──────── Given records ────────

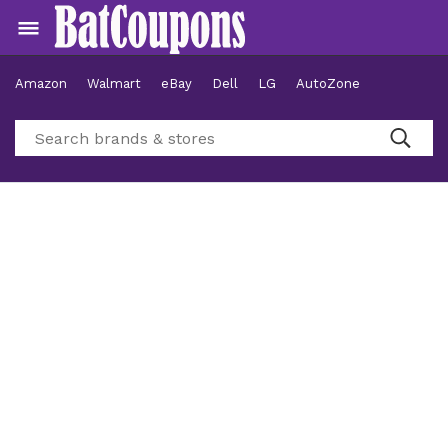
Amazon
Walmart
eBay
Dell
LG
AutoZone
Hotels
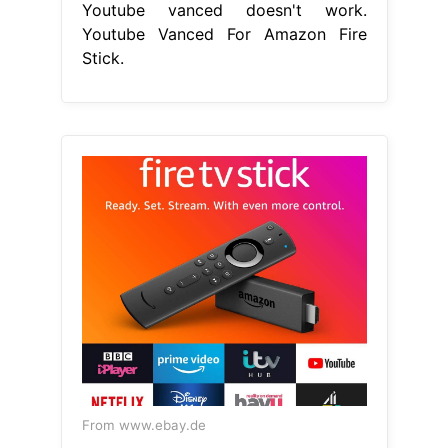
Youtube vanced doesn't work.
Youtube Vanced For Amazon Fire
Stick.
From www.ebay.de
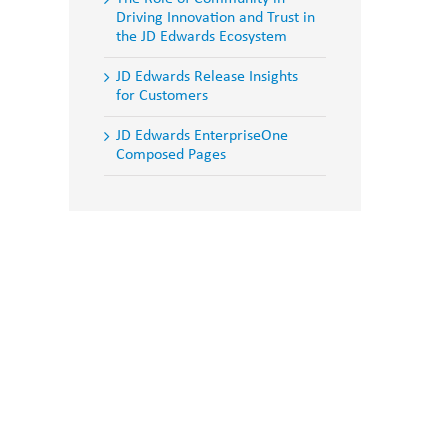
Driving Innovation and Trust in
the JD Edwards Ecosystem
JD Edwards Release Insights
for Customers
JD Edwards EnterpriseOne
Composed Pages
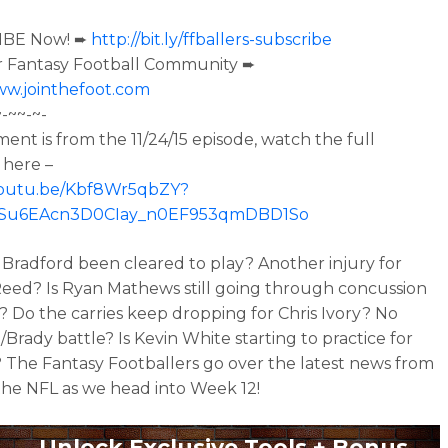
IBE Now! ➨
http://bit.ly/ffballers-subscribe
r Fantasy Football Community ➨
ww.jointhefoot.com
~-~~-~-
ment is from the
11/24/15 episode, watch the full
 here –
/youtu.be/Kbf8Wr5qbZY?
oISu6EAcn3D0CIay_n0EF953qmDBD1So
Bradford been cleared to play? Another injury for
eed? Is Ryan Mathews still going through concussion
? Do the carries keep dropping for Chris Ivory? No
Brady battle? Is Kevin White starting to practice for
 The Fantasy Footballers go over the latest news from
he NFL as we head into Week 12!
Unlock Exclusive Tools + Bonus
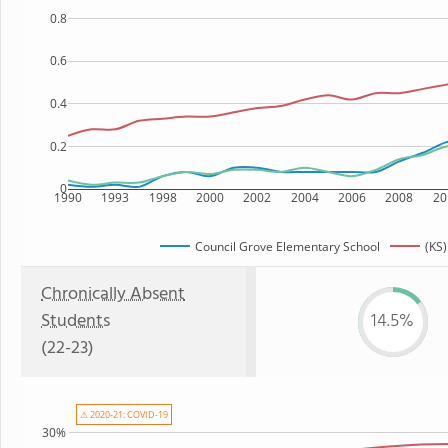
0.8
0.6
0.4
0.2
0
1990
1993
1998
2000
2002
2004
2006
2008
20
Council Grove Elementary School
(KS)
Chronically Absent
Students
14.5%
(22-23)
⚠ 2020-21: COVID-19
30%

────────

- [The task]: When a line among the entries above contains "Amazon", copy it.

- [The completed task]:
Amazon
Youtube Vanced For Amazon Fire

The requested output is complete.